Bei Peter, der auf Lehramt studiert hatte und eigentlich Studienrat werden wollte, war es purer Frust über den Lehrerberuf. Wahrscheinlich nicht zuletzt deshalb, weil ihn die Freiheiten des Journalismus für einen Beruf nach Stundenplan verdorben hatten. Auf jeden Fall hatte er bereits nach einem kurzen Gastspiel als Referendar an einem bayrischen Gymnasium von dem nach seiner Ansicht „erzkonservativen und spießigen bayrischen Schulbetrieb“ so die Nase voll, dass er mit fliegenden Fahnen zur NZ zurückgekehrt war.
Dann geschah etwas, das die Struktur der jungen Zeitung bis in ihre Grundfesten erschütterte. Jimmy, der populäre Gesellschaftsreporter der NZ , der für die vielbeachtete Klatschspalte zuständig war, wurde schwer krank. Jimmy war ein charmanter Bursche, der die Rolle des Gesellschaftsreporters perfekt ausfüllte und dem sich in München alle Türen öffneten. Vor allem die der Damenwelt. Und eine dieser Türen führte Jimmy in sein Verhängnis. Er infizierte sich mit AIDS und trotz Ausschöpfung aller damals bestehenden Therapiemöglichkeiten ging es mit ihm rapide bergab. Robert und Peter, die mit Jimmy befreundet waren und viel zusammen mit ihm unternommen hatten, besuchten ihn regelmäßig im Krankenhaus. Zum Schluss war der einst so attraktive und kraftstrotzende Mann zu einem Skelett abgemagert und so schwach, dass er nicht einmal mehr ohne fremde Hilfe aus seiner Schnabeltasse trinken konnte.
Als Robert und Peter den sterbenden Jimmy einen Tag vor seinem Tod das letzte Mal besuchten, war dies nach ihrer einhelligen Ansicht das traumatischste Erlebnis ihres bisherigen Lebens.
Zwei Tage nach Jimmys Beerdigung bot Husoll Robert die vakante Stelle des Gesellschaftsreporters an.
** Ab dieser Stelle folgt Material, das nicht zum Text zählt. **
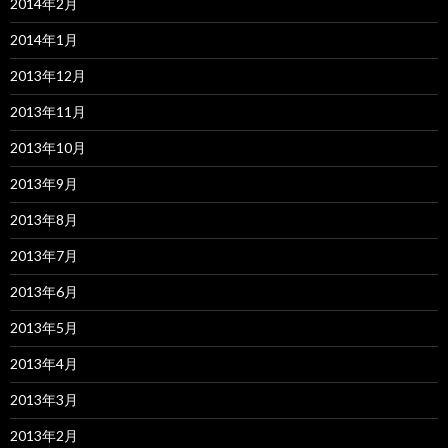
2014年2月
2014年1月
2013年12月
2013年11月
2013年10月
2013年9月
2013年8月
2013年7月
2013年6月
2013年5月
2013年4月
2013年3月
2013年2月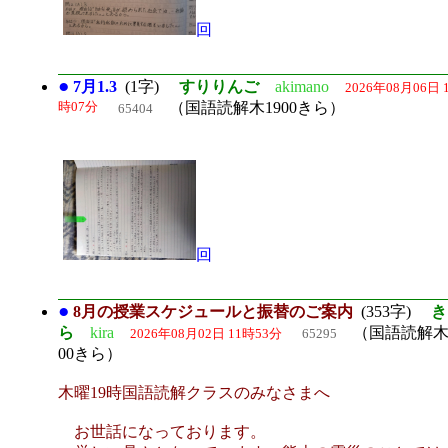
回
●
7月1.3
(1字)
すりりんご
akimano
2026年08月06日 
時07分
（国語読解木1900きら）
65404
回
●
8月の授業スケジュールと振替のご案内
(353字)
き
ら
kira
（国語読解木
2026年08月02日 11時53分
65295
00きら）
木曜19時国語読解クラスのみなさまへ
お世話になっております。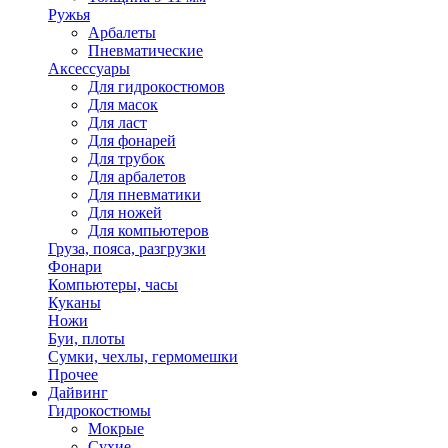
Ружья
Арбалеты
Пневматические
Аксессуары
Для гидрокостюмов
Для масок
Для ласт
Для фонарей
Для трубок
Для арбалетов
Для пневматики
Для ножей
Для компьютеров
Груза, пояса, разгрузки
Фонари
Компьютеры, часы
Куканы
Ножи
Буи, плоты
Сумки, чехлы, гермомешки
Прочее
Дайвинг
Гидрокостюмы
Мокрые
Сухие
Robert sah gut aus, war charmant, parkettsicher und konnte unterhaltsam formulieren. Außerdem hatte er Jimmy oft begleitet und war in der Szene kein Unbekannter mehr. Für Robert war es der Traumjob schlechthin und er nahm ohne zu zögern an. Tatsächlich gelang es Robert in kurzer Zeit, nicht nur an Jimmys Popularität anzuknüpfen, sondern der Klatschspalte der NZ noch mehr Beachtung zu verschaffen und zu der unangefochtenen Nummer eins unter Münchens Gesellschaftsreportern zu werden.
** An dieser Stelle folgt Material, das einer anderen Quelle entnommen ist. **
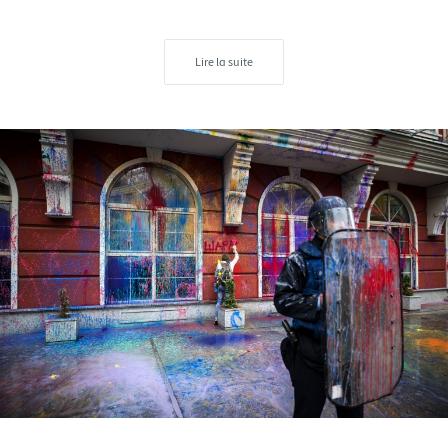
Lire la suite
Allerdings fehlte Robert ein Fotograf, der ihn auf seinen Streifzügen durch die Schickeria begleitete und der ein Gespür dafür hatte, wann er auf den Auslöser drücken musste.
In dieser Situation erinnerte sich Robert daran, dass sein Boxtrainer Ulli Petzold hauptberuflich für eine Detektei arbeitete und nach eigenem Bekunden vorwiegend mit Observationen beschäftigt war. Also konnte er mit einer Kamera umgehen. Robert erzählte Ulli von seiner Idee, als Fotograf für ihn und die NZ zu arbeiten und lud ihn ein, probeweise einmal zu einem Event der Schickeria mitzukommen und Bilder zu machen. Der Testlauf wurde ein voller Erfolg. Ulli schoss hervorragende Bilder und die Arbeit gefiel ihm.
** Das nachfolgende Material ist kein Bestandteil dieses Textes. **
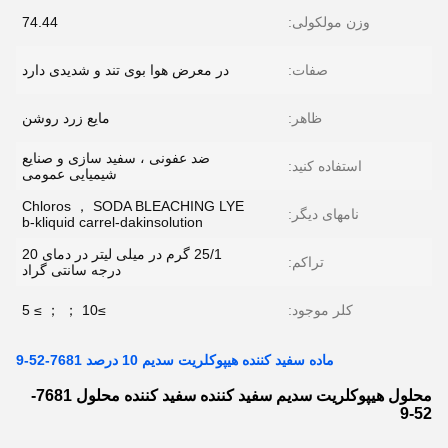
وزن مولکولی:
74.44
صفات:
در معرض هوا بوی تند و شدیدی دارد
ظاهر:
مایع زرد روشن
ضد عفونی ، سفید سازی و صنایع
استفاده کنید:
شیمیایی عمومی
Chloros ， SODA BLEACHING LYE
نامهای دیگر:
b-kliquid carrel-dakinsolution
25/1 گرم در میلی لیتر در دمای 20
تراکم:
درجه سانتی گراد
کلر موجود:
≥10 ； ； ≥ 5
ماده سفید کننده هیپوکلریت سدیم 10 درصد 7681-52-9
محلول هیپوکلریت سدیم سفید کننده سفید کننده محلول 7681-
52-9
Zwei Tage später wurde Ulli von Husoll als neuer Bildreporter der NZ eingestellt und ihm zugesagt, dass er seine Nebentätigkeit als Boxtrainer unverändert ausüben konnte.
Als Peter an diesem Sonntagvormittag im Redaktionsgebäude Ullis Fotostudio betrat, blickte ihn der Freund trübsinnig an.
„Was für eine unglaubliche Scheisse!“, sagte Ulli.
„Ja“, bestätigte Peter, „ich bin gespannt, was der Alte dazu sagt.“
Zeitungsleser erwarten von ihrem Blatt am Montag die gleiche Aktualität wie an den anderen Tagen. Deshalb wird in Verlagshäusern auch am Sonntag gearbeitet.